While world leaders crafted peace plans in the halls of power, military forces on the ground were still carving out a new geographical map.
Russia launched an offensive Tuesday in the only part of Abkhazia still under Georgian control. An AP reporter visiting the village of Chuberi saw 135 Russian military vehicles driving through Georgia en route to Abkhazia's Kodori Gorge.
Georgian troops in the gorge faced heavy shelling, and by Tuesday night, Abkhaz military officials said all Georgian forces had been pushed out of the gorge.
Fleeing Georgians said the entire population of the gorge - some 3,000 people - had abandoned their homes, some so quickly they didn't even have time to grab food or belongings. Many homes had been damaged by shelling, they said.
"It feels like an annexed country," said Lasha Margiana, a local village administrator in Kodori.
"We left when the shelling started, we don't have food," said refugee Madlena Guarmiani.
In Tskhinvali, South Ossetia's provincial capital, the body of a Georgian soldier lay in the street along with debris. A poster hanging nearby showed Russian Prime Minister Vladimir Putin and the slogan "Say yes to peace and stability" as South Ossetian separatist fighters launched rockets at a Georgian plane soaring overhead.
In Moscow, Medvedev said on national television that Georgia had suffered enough for its attack on South Ossetia but must pull all troops from South Ossetia and Abkhazia.
"The aggressor has been punished and suffered very significant losses. Its military has been disorganized," Medvedev said.
An AP photographer in the village of Ruisi near South Ossetia saw fresh damage from a Russian air raid Tuesday morning that residents said killed three villagers and wounded five. One slain victim, 77-year old Amiran Vardzelashvili, was struck by a fragment in the heart while was working in a field.
The Georgian government said another nearby village of Sakorinto also was bombed.
The Russian general Nogovitsyn dismissed Georgian reports that warplanes again bombed an oil pipeline and accused Georgia of spreading false reports to rally anti-Russian sentiments in the West. Still, the British oil company BP shut down one of three Georgian pipelines as a precaution.
Medvedev said people in both breakaway provinces must be allowed to decide whether they want to remain part of Georgia.

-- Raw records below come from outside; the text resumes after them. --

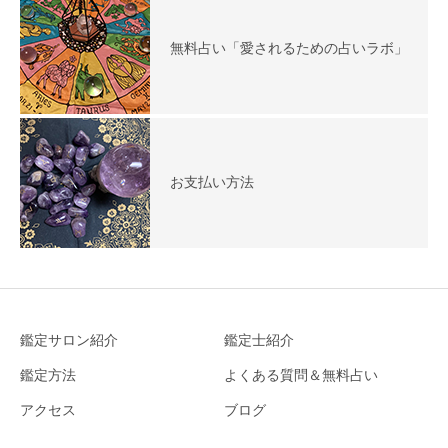
無料占い「愛されるための占いラボ」
お支払い方法
鑑定サロン紹介
鑑定士紹介
鑑定方法
よくある質問＆無料占い
アクセス
ブログ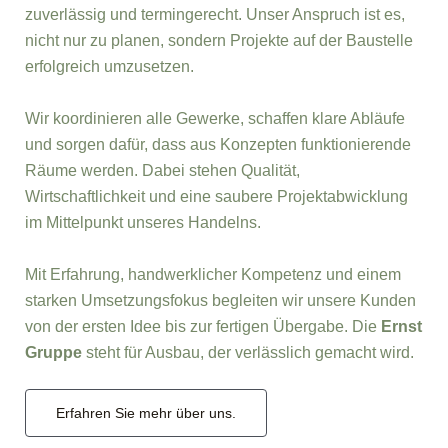
zuverlässig und termingerecht. Unser Anspruch ist es,
nicht nur zu planen, sondern Projekte auf der Baustelle
erfolgreich umzusetzen.
Wir koordinieren alle Gewerke, schaffen klare Abläufe
und sorgen dafür, dass aus Konzepten funktionierende
Räume werden. Dabei stehen Qualität,
Wirtschaftlichkeit und eine saubere Projektabwicklung
im Mittelpunkt unseres Handelns.
Mit Erfahrung, handwerklicher Kompetenz und einem
starken Umsetzungsfokus begleiten wir unsere Kunden
von der ersten Idee bis zur fertigen Übergabe. Die
Ernst
Gruppe
steht für Ausbau, der verlässlich gemacht wird.
Erfahren Sie mehr über uns.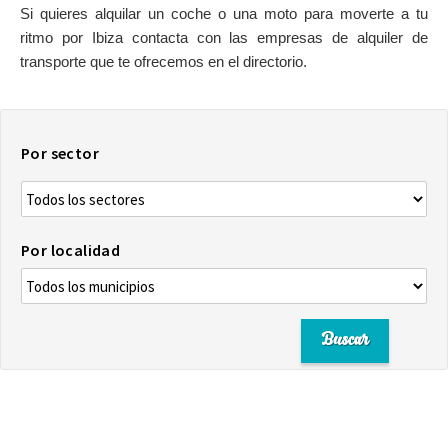
Si quieres alquilar un coche o una moto para moverte a tu
SOBRE EL MAPA
ritmo por Ibiza contacta con las empresas de alquiler de
Llega siempre a tu destino
transporte que te ofrecemos en el directorio.
Por sector
Por localidad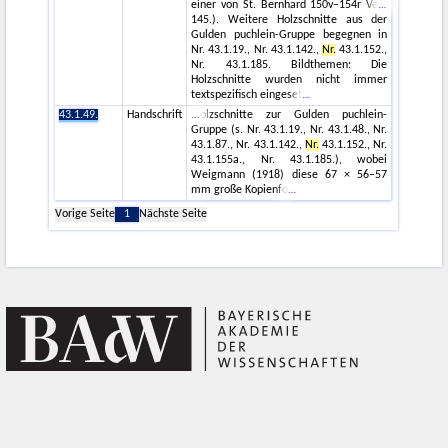
einer von St. Bernhard 150v–154r Ve
145.). Weitere Holzschnitte aus der
Gulden puchlein-Gruppe begegnen in
Nr. 43.1.19., Nr. 43.1.142.,
Nr.
43.1.152.,
Nr. 43.1.185. Bildthemen: Die
Holzschnitte wurden nicht immer
textspezifisch eingeset
43.1.49.
Handschrift
olzschnitte zur Gulden puchlein-
Gruppe (s. Nr. 43.1.19., Nr. 43.1.48., Nr.
43.1.87., Nr. 43.1.142.,
Nr.
43.1.152., Nr.
43.1.155a., Nr. 43.1.185.), wobei
Weigmann (1918) diese 67 × 56–57
mm große Kopienfo
Vorige Seite
1
Nächste Seite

The U.N. and NATO held meetings Tuesday to deal with the conflict, while Poland's president and the leaders of four former Soviet republics flew to Georgia in a show of solidarity with Saakashvili.
"Our neighbor thinks it can fight us. We are telling it no," Poland's Lech Kaczyinski told the rally in Tbilisi.
Russia "thinks that old times will come back, but that time is over," he said, urging all of Europe and NATO to come to Georgia's side.
Earlier, he said it was "good news" that Medvedev ordered a halt to military action.